ALPHAFOLD_OUTPUT_DIR="$PWD/af_output/${SLURM_JOB_NAME}.d${SLURM_JOB_ID}"
 
mkdir -p "$ALPHAFOLD_OUTPUT_DIR"
 
apptainer exec \
    --nv \
    --bind "$ALPHAFOLD_INPUT_DIR:/root/af_input" \
    --bind "$ALPHAFOLD_OUTPUT_DIR:/root/af_output" \
    "$ALPHAFOLD_CONTAINER" \
    python /app/alphafold/run_alphafold.py \
    --json_path="/root/af_input/$ALPHAFOLD_JSON_INPUT_FILE" \
    --model_dir=/root/models \
    --db_dir=/root/public_databases \
    --db_dir=/root/public_databases_fallback \
    --output_dir=/root/af_output

The processing result will be saved in the af output folder.

Scripts for specific NVIDIA GPU models to run alphafold on 1 node with 1 GPU (8 tasks per node):

GPU	Path
NVIDIA P100 (12 GB)	`/hpc/share/containers/apptainer/alphafold/3.0.1/slurm-alphafold-gpu-p100.sh`
NVIDIA V100 (32 GB)	`/hpc/share/containers/apptainer/alphafold/3.0.1/slurm-alphafold-gpu_guest-v100_hylab.sh`
NVIDIA A100 (40 GB)	`/hpc/share/containers/apptainer/alphafold/3.0.1/slurm-alphafold-gpu-a100_40g.sh`
NVIDIA A100 (80 GB)	`/hpc/share/containers/apptainer/alphafold/3.0.1/slurm-alphafold-gpu-a100_80g.sh`

Documentation

How to get a list of all flags of run_alphafold.py (version 3.0.1):

module load apptainer
module load alphafold/3.0.1
 
apptainer exec "$ALPHAFOLD_CONTAINER" python /app/alphafold/run_alphafold.py --helpfull

List of all flags of run_alphafold.py (version 3.0.1):

AlphaFold 3 structure prediction script.

AlphaFold 3 source code is licensed under CC BY-NC-SA 4.0. To view a copy of
this license, visit https://creativecommons.org/licenses/by-nc-sa/4.0/

To request access to the AlphaFold 3 model parameters, follow the process set
out at https://github.com/google-deepmind/alphafold3. You may only use these
if received directly from Google.

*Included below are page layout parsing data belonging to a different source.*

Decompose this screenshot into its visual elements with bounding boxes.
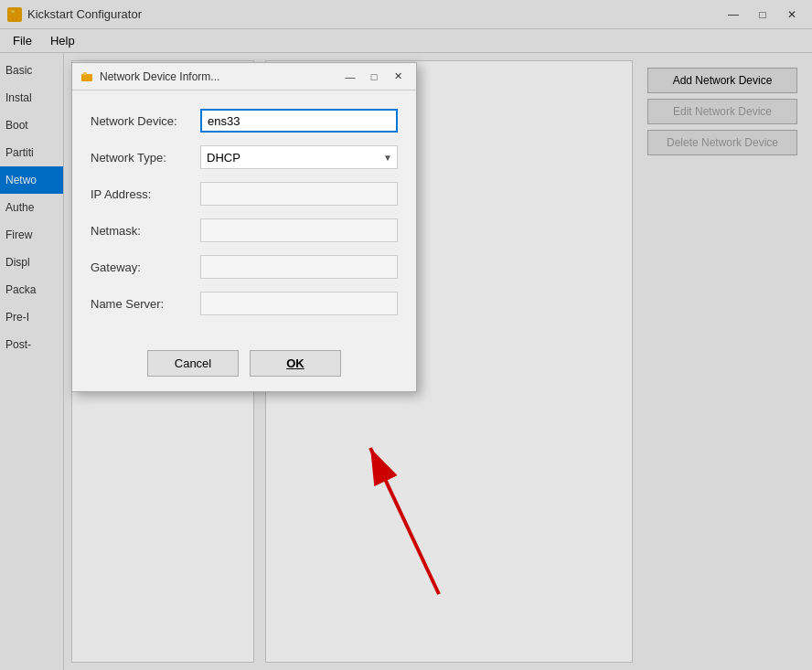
name-server-row: Name Server:: [91, 292, 398, 315]
name-server-label: Name Server:: [91, 297, 200, 311]
dialog-form: Network Device: Network Type: DHCP Stati…: [72, 90, 416, 343]
dialog-button-row: Cancel OK: [72, 343, 416, 391]
netmask-label: Netmask:: [91, 224, 200, 238]
network-device-label: Network Device:: [91, 114, 200, 128]
gateway-input[interactable]: [200, 255, 398, 279]
gateway-row: Gateway:: [91, 255, 398, 279]
dialog-minimize-button[interactable]: —: [339, 67, 361, 87]
ip-address-row: IP Address:: [91, 182, 398, 206]
network-device-row: Network Device:: [91, 109, 398, 133]
network-type-select-wrapper: DHCP Static PPPoE ▼: [200, 145, 398, 169]
netmask-input[interactable]: [200, 218, 398, 242]
dialog-controls: — □ ✕: [339, 67, 409, 87]
network-device-input[interactable]: [200, 109, 398, 133]
network-type-label: Network Type:: [91, 151, 200, 165]
gateway-label: Gateway:: [91, 261, 200, 274]
dialog-title-left: Network Device Inform...: [80, 69, 219, 84]
network-device-dialog: Network Device Inform... — □ ✕ Network D…: [71, 62, 417, 392]
network-type-row: Network Type: DHCP Static PPPoE ▼: [91, 145, 398, 169]
network-type-select[interactable]: DHCP Static PPPoE: [200, 145, 398, 169]
ip-address-input[interactable]: [200, 182, 398, 206]
cancel-button[interactable]: Cancel: [147, 350, 239, 377]
name-server-input[interactable]: [200, 292, 398, 315]
dialog-title-bar: Network Device Inform... — □ ✕: [72, 63, 416, 90]
dialog-close-button[interactable]: ✕: [387, 67, 409, 87]
ip-address-label: IP Address:: [91, 187, 200, 201]
netmask-row: Netmask:: [91, 218, 398, 242]
dialog-maximize-button[interactable]: □: [363, 67, 385, 87]
dialog-title-text: Network Device Inform...: [100, 70, 219, 83]
svg-rect-2: [81, 74, 92, 81]
svg-rect-3: [83, 72, 87, 75]
ok-button[interactable]: OK: [250, 350, 341, 377]
dialog-icon: [80, 69, 94, 84]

Use is subject to terms of use available at
https://github.com/google-deepmind/alphafold3/blob/main/WEIGHTS_TERMS_OF_USE.md

flags:

run_alphafold.py:
  --buckets: Strictly increasing order of token sizes for which to cache compilations. For any input with more tokens than the largest bucket size, a new
    bucket is created for exactly that number of tokens.
    (default: '256,512,768,1024,1280,1536,2048,2560,3072,3584,4096,4608,5120')
    (a comma separated list)
  --conformer_max_iterations: Optional override for maximum number of iterations to run for RDKit conformer search.
    (an integer)
  --db_dir: Path to the directory containing the databases. Can be specified multiple times to search multiple directories in order.;
    repeat this option to specify a list of values
    (default: "['/hpc/home/sti_calcolo/public_databases']")
  --flash_attention_implementation: <triton|cudnn|xla>: Flash attention implementation to use. 'triton' and 'cudnn' uses a Triton and cuDNN flash attention
    implementation, respectively. The Triton kernel is fastest and has been tested more thoroughly. The Triton and cuDNN kernels require Ampere GPUs or later.
    'xla' uses an XLA attention implementation (no flash attention) and is portable across GPU devices.
    (default: 'triton')
  --gpu_device: Optional override for the GPU device to use for inference. Defaults to the 1st GPU on the system. Useful on multi-GPU systems to pin each run
    to a specific GPU.
    (default: '0')
    (an integer)
  --hmmalign_binary_path: Path to the Hmmalign binary.
    (default: '/hmmer/bin/hmmalign')
  --hmmbuild_binary_path: Path to the Hmmbuild binary.
    (default: '/hmmer/bin/hmmbuild')
  --hmmsearch_binary_path: Path to the Hmmsearch binary.
    (default: '/hmmer/bin/hmmsearch')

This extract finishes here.